As mentioned above, it has been showed that the processing of both emotional facial expressions and words occurs in three different stages; however, what about the time course of emotional pictures that are not of faces (e.g., scenes)? Considering the potential similarities between processing emotional facial expressions and pictures (for example, both types of stimuli could transmit emotion information more intuitively than words), we postulated that the processing of emotional pictures would also show different stages. The present study, adopting the RSVP paradigm and using both neutral faces and scenes as stimuli, aimed to explore the temporal characteristics of emotional picture processing under conditions of limited attentional resources. It is reasonable to speculate that the processing of emotional pictures will show similar temporal characteristics to those shown in facial expression processing.
The early ERP components are sensitive to the non-emotional perceptual features of the stimuli (De Cesarei and Codispoti, 2006; Olofsson et al., 2008). It has been found that in the earliest processing stages, the physical properties of a stimulus such as its color (Cano et al., 2009) and complexity (the latter producing a very early effect, i.e., 150 ms after stimulus onset; Olofsson et al., 2008) influence the affective waveforms. Considering these factors, it is reasonable to expect that the processing of emotional pictures in the early stage is not pure processing to isolate the emotion information conveyed by the pictures; therefore, it is not possible to distinguish whether the main effect was caused by physical attributes or emotions, even if there appeared to be a P1 main effect. Based on these considerations, the early processing of emotional pictures was not analyzed in the present study. We hypothesized that subjects would distinguish emotional pictures from non-emotional pictures in the middle stage of emotional picture processing and would distinguish the different valences of the pictures in the late stage.
Materials and Methods
Subjects
Eighteen (nine men) healthy undergraduates from Chongqing University of Arts and Sciences were tested. All participants reported normal or corrected to normal visual acuity and no history of mental illness and brain disease, and all of them were right-handed. Participants received a small amount of money for participation. All participants provided written informed consent, which was approved by the Ethics Committee of The Chongqing University of Arts and Sciences.
Stimuli
Materials consisted of four neutral face pictures, 18 emotional pictures, and 12 scrambled pictures (SPs), described in detail below. Four grayscale photographs of four different identities (two females) showing neutral expressions were selected from the CFAPS, while eighteen emotional pictures convey positive, neutral, or negative emotions (six neutral, six happy, and six fearful pictures) were selected from the Chinese Affective Picture System (CAPS). The emotional pictures were not face-related pictures, including landscapes, animals and events of life scenes.
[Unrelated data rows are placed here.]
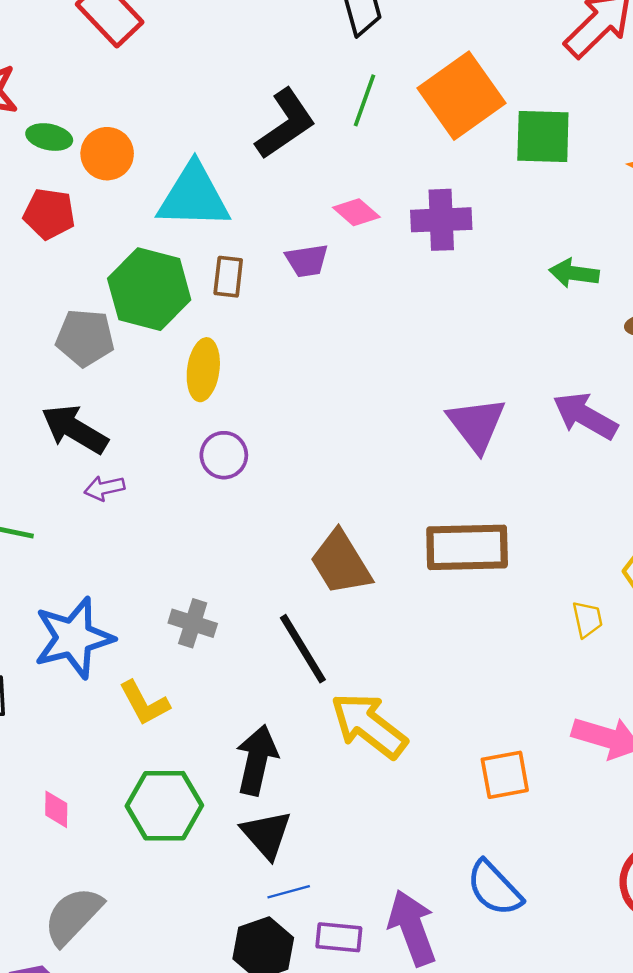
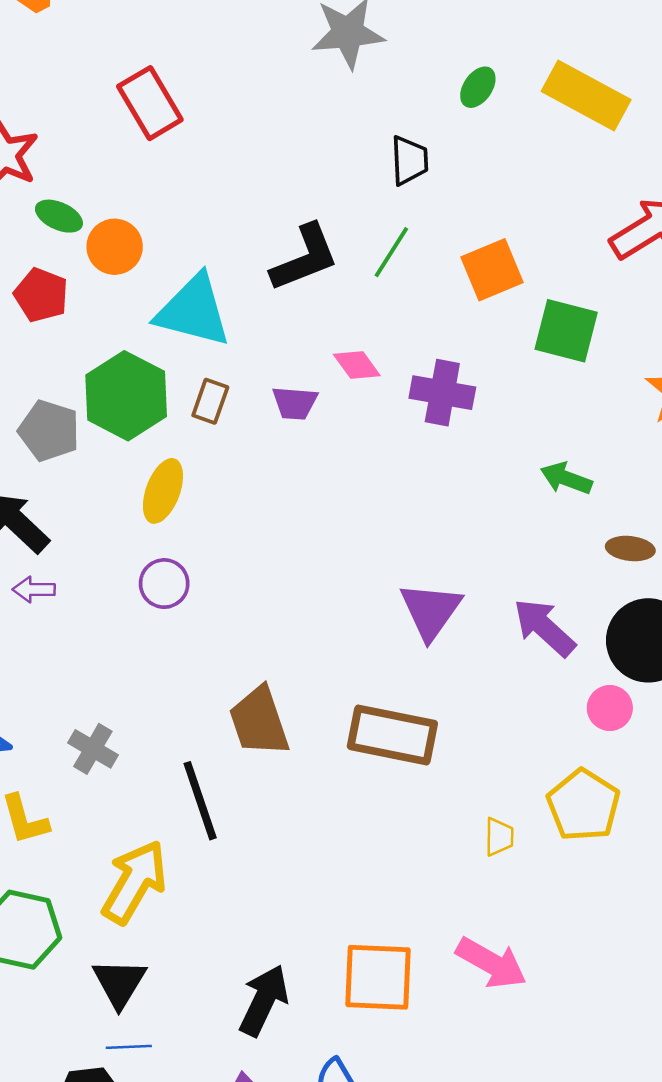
orange square: (462, 96) -> (492, 270), size x0.7
yellow arrow: (369, 725) -> (135, 882), moved, turned 70
black arrow: (257, 760) -> (264, 1000), moved
orange square: (505, 775) -> (378, 977), size x1.4

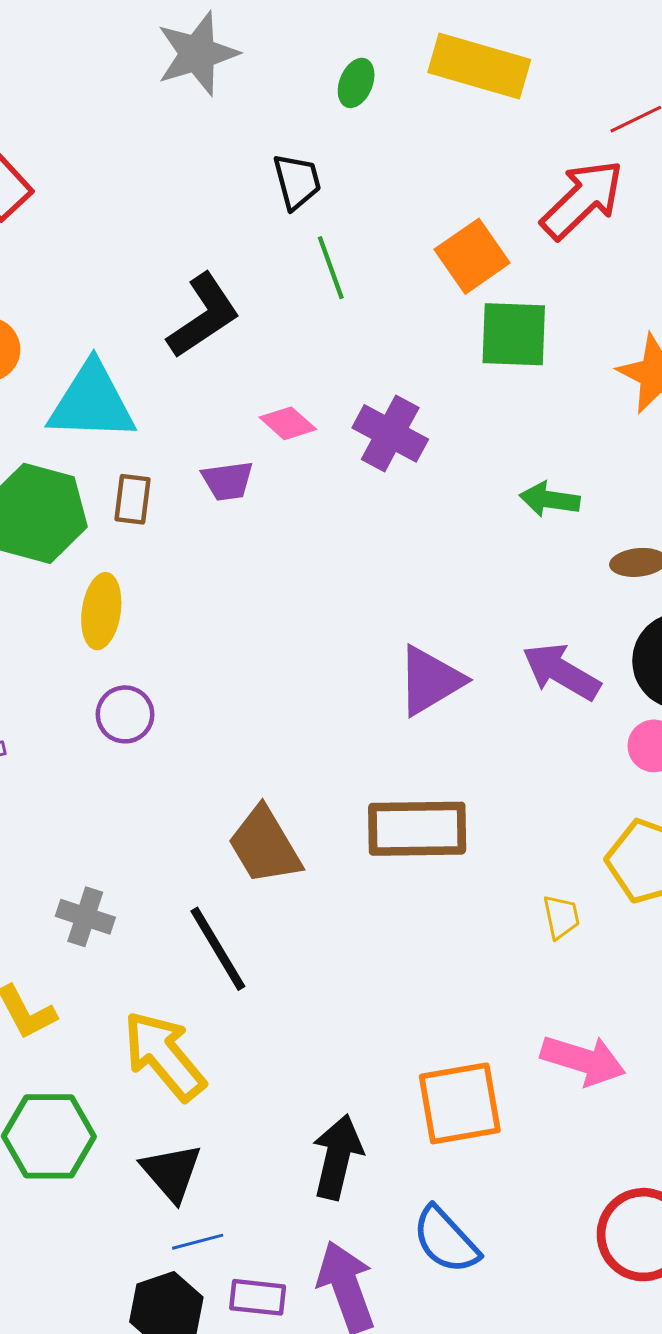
green line: (391, 252) -> (331, 268), moved, turned -40
orange square: (492, 270) -> (472, 256), moved
purple cross: (442, 393) -> (390, 433), turned 30
purple triangle: (431, 611) -> (430, 681), turned 36
yellow arrow: (135, 882) -> (164, 1056), turned -58

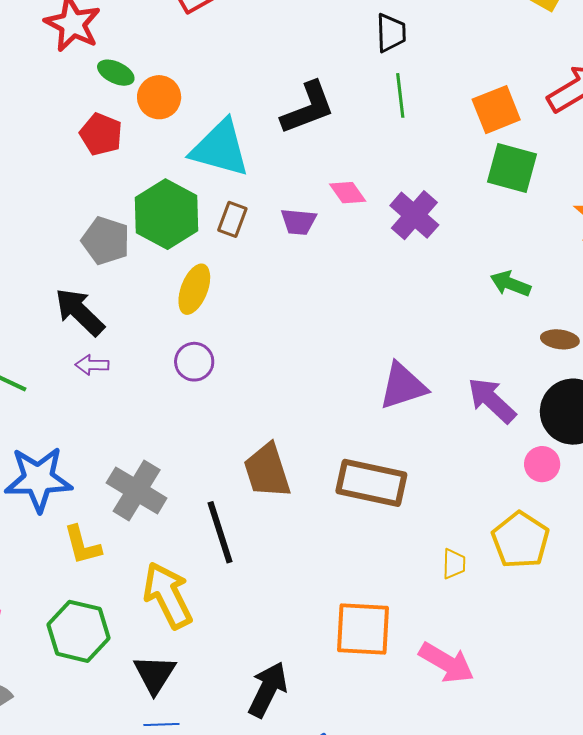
gray cross: (85, 917) -> (137, 491), size x1.5
orange square: (460, 1103) -> (363, 629), moved

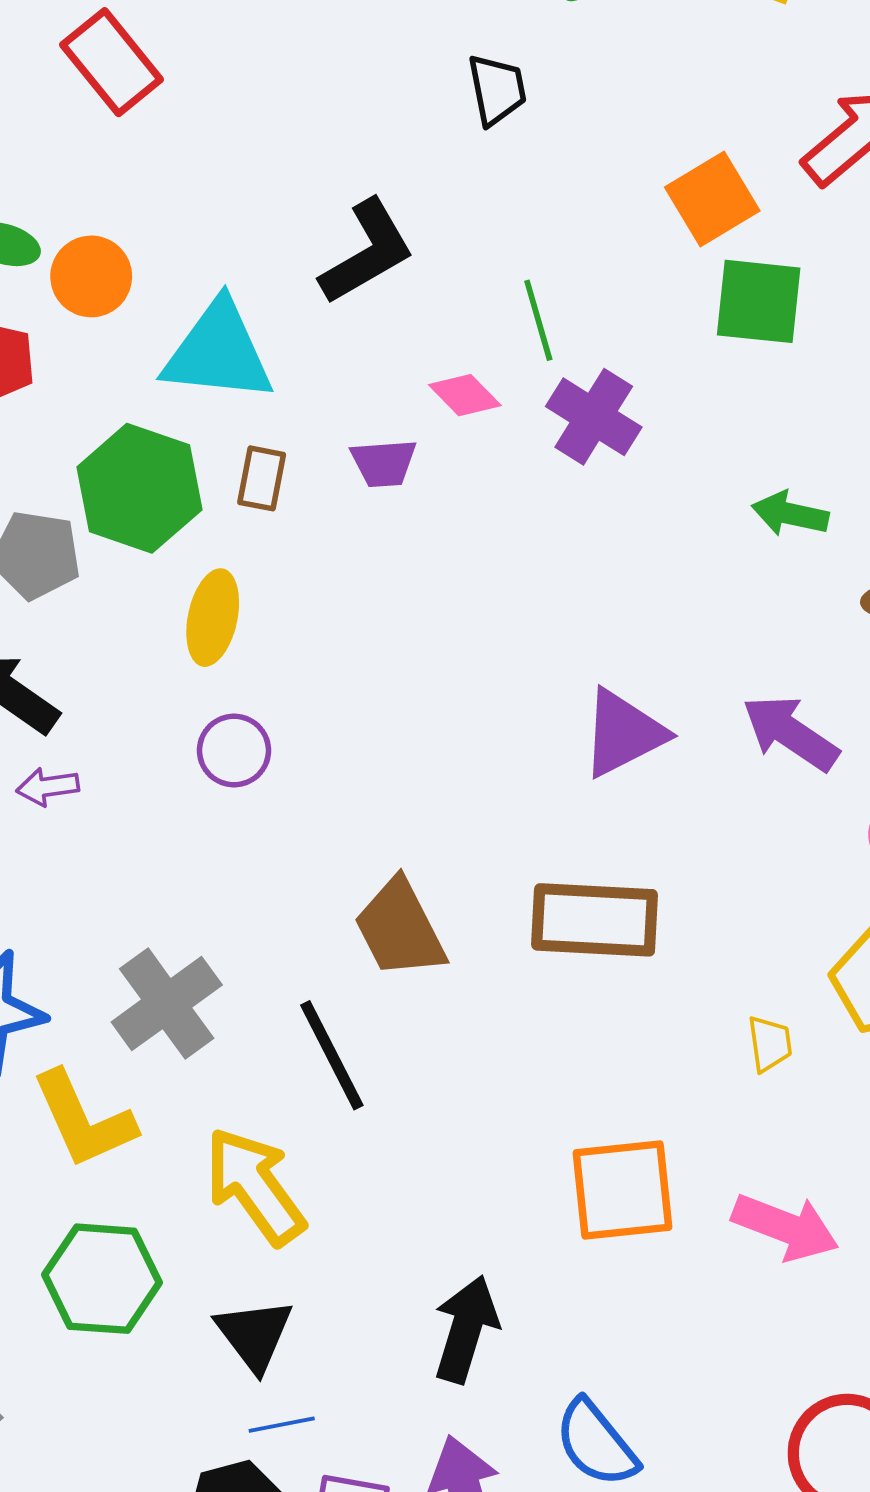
green line: (400, 95) -> (538, 320), moved
gray cross: (137, 491) -> (167, 1004), turned 32
yellow L-shape: (82, 545) -> (83, 1120), size x1.4

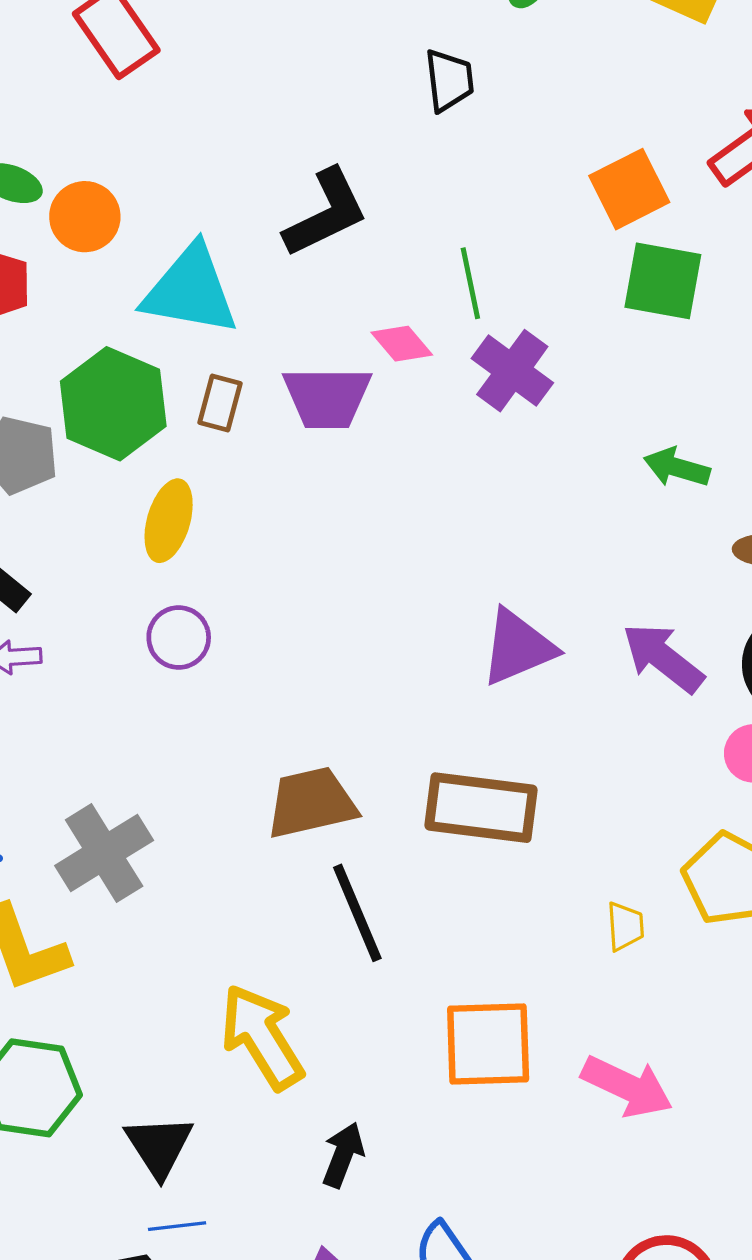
purple trapezoid: (384, 463) -> (327, 397), size x1.5
brown trapezoid: (400, 929) -> (311, 803), turned 100
black line: (332, 1055) -> (357, 913), moved
yellow arrow: (255, 1186) -> (262, 1037), moved
black arrow: (466, 1329) -> (343, 1155), size x0.7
SPs made by randomly swapping small parts (18 × 18 pixels) of the same neutral pictures were used as distraction stimuli. The scrambled images had the same rectangular shape, size, luminance, and spatial frequency as the face pictures and emotional pictures, used as mask. The visual angle was 5.6 × 4.2°. To control the influence of arousal on the processing of emotional pictures, the arousals of all images having been measured on a 9-point scale before the formal experiment, the arousals of emotional pictures (M ± SD, positive: 5.61 ± 0.43, negative: 5.97 ± 0.59) were higher than neutral pictures (M ± SD, 3.76 ± 0.36), F(2,15) = 8.40, p < 0.001, η2 = 0.836, and there was no difference between positive and negative pictures (p = 0.607), while the emotional pictures differed significantly in valence, F(2,15) = 434.49, p < 0.001, η2 = 0.983; M ± SD, positive: 7.61 ± 0.15, neutral: 4.81 ± 0.23, negative: 2.53 ± 0.44.
Procedure
In order to restrict attention resources, the procedure of present ERP study was designed on the basis of the RSVP paradigm. The procedure includes four blocks, while each block comprised of 120 trials, a total of 480 trials. As showed in Figure 1, each trial structure consisted of fourteen pictures (two target stimulus), pictures were portrayed with a stimulus-onset asynchrony (SOA) of 116 ms and no blank inter stimulus interval (ISI). The T1 emerged randomly and equi-probably at the fifth, sixth, seventh position, nextly, two distracting stimulus, then the T2 (SOA = 348 ms), and the remaining distracting stimulus items were presented in turn succesively. All stimuli were presented in the center of the screen. The first target stimulus (T1, discriminate the gender showed in the picture, subjects were asked to press Key “1” when the stimuli was woman and Key “2” when if it was man) was one of the four gender pictures (two females) and the second target stimulus (T2, discriminate the valence showed in the picture, press Key “1” if T2 was negative, Key “2” when neutral, Key “3” when positive, Key “4” if T2 was blank) was one of the 18 emotion pictures. The question would disappear while participants pressed the index key, and this task without a specific time limit. All subjects were required to respond to the two questions with their right hand. Stimulus presentation was controlled by the E-Prime 1.1 software (Psychology Software Tools Inc., Pittsburgh, PA, USA).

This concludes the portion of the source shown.